Required work: With the line that contains "Programm & Veranstaltungen" as the first line, output exactly every line through the end of the material.
# # # # #
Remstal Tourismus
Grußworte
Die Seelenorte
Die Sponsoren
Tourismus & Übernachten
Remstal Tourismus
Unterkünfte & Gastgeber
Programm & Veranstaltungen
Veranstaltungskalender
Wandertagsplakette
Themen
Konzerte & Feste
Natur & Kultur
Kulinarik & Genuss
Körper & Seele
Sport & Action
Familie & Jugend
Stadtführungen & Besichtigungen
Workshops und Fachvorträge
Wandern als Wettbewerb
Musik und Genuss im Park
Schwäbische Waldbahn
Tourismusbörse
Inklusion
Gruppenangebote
# # # # #
Response to this exercise:
Programm & Veranstaltungen
Veranstaltungskalender
Wandertagsplakette
Themen
Konzerte & Feste
Natur & Kultur
Kulinarik & Genuss
Körper & Seele
Sport & Action
Familie & Jugend
Stadtführungen & Besichtigungen
Workshops und Fachvorträge
Wandern als Wettbewerb
Musik und Genuss im Park
Schwäbische Waldbahn
Tourismusbörse
Inklusion
Gruppenangebote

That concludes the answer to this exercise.